Nel caso saudita, nonostante non siano stati forniti dettagli ufficiali su quali voci di spesa saranno tagliate per far fronte alle minori entrate petrolifere, è possibile ipotizzare che gli al-Saud favoriranno contrazioni di spesa con il più basso costo sociale possibile, e che cerchino di garantire il più possibile il mantenimento dei livelli occupazionali nel settore pubblico, degli stipendi e dei sussidi. Nella gestione del crisi, il Principe ereditario Mohammad bin Salman dovrà perciò tenere in conto non solo le prospettive di crescita, ma anche il consenso interno. D’altronde, la sua successione designata all’ottantaquattrenne Re Salman appare ancora incerta. Lo testimonia l’ulteriore stretta repressiva avvenuta nel marzo scorso, che ha portato all’arresto di alcuni membri della famiglia reale, tra i quali il principe Ahmed bin Abdul Aziz, il fratello più giovane del Re Salman, e Mohammed bin Nayef, ex Principe ereditario e Ministro degli Interni.
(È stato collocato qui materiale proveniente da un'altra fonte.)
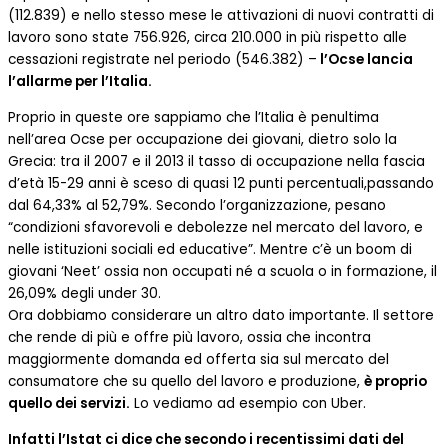
(112.839) e nello stesso mese le attivazioni di nuovi contratti di
lavoro sono state 756.926, circa 210.000 in più rispetto alle
cessazioni registrate nel periodo (546.382) –
l’Ocse lancia
l’allarme per l’Italia.
Proprio in queste ore sappiamo che l’Italia è penultima
nell’area Ocse per occupazione dei giovani, dietro solo la
Grecia: tra il 2007 e il 2013 il tasso di occupazione nella fascia
d’età 15-29 anni è sceso di quasi 12 punti percentuali,passando
dal 64,33% al 52,79%. Secondo l’organizzazione, pesano
“condizioni sfavorevoli e debolezze nel mercato del lavoro, e
nelle istituzioni sociali ed educative”. Mentre c’è un boom di
giovani ‘Neet’ ossia non occupati né a scuola o in formazione, il
26,09% degli under 30.
Ora dobbiamo considerare un altro dato importante. Il settore
che rende di più e offre più lavoro, ossia che incontra
maggiormente domanda ed offerta sia sul mercato del
consumatore che su quello del lavoro e produzione,
è proprio
quello dei servizi.
Lo vediamo ad esempio con Uber.
Infatti l’Istat ci dice che secondo i recentissimi dati del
Dunque, in un periodo di crisi così profondo e dai risvolti incerti per tutti i Paesi del Golfo, i calcoli politici volti a privilegiare la spesa per il consenso potrebbero prevalere rispetto a logiche di crescita economica di lungo periodo. Da quest’ultima, d’altro canto, dipende la prosperità futura dei Paesi dipendenti dall’export di idrocarburi. Anche da un corretto bilanciamento di queste due esigenze passeranno le prospettive di successo delle strategie di diversificazione economica delle Monarchie del Golfo.